#### [What the task asks]
The answer must consist only of the lines from the line with "Konsumsi yang Terdaftar di B" to the line with "Universitas Mercu Buana Jaka", both included, exactly as they stand below.

[Stored data entries]
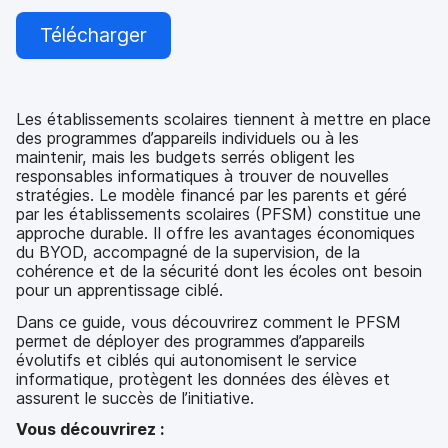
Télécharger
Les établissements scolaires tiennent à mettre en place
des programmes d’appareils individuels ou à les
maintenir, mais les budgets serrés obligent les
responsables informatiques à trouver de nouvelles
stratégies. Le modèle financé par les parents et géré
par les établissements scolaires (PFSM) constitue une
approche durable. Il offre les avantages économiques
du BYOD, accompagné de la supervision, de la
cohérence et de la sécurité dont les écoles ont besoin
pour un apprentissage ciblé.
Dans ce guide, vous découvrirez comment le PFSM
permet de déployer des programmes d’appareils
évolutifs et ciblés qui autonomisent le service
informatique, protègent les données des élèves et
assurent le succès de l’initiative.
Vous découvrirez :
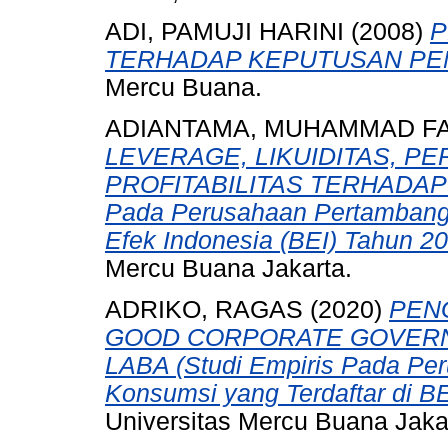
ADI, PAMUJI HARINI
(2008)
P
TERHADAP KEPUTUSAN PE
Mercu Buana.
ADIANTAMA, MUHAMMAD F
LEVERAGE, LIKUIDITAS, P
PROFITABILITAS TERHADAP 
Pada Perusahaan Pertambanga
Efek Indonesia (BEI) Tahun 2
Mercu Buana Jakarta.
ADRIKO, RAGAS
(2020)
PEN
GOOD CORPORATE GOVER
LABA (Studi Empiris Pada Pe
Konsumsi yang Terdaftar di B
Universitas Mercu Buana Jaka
==
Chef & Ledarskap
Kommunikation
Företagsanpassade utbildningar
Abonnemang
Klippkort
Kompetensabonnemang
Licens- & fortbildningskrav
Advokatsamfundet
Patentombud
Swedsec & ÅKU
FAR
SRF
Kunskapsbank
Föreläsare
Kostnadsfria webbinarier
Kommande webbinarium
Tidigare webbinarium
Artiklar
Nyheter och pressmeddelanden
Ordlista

#### [Written answer]
Konsumsi yang Terdaftar di B
Universitas Mercu Buana Jaka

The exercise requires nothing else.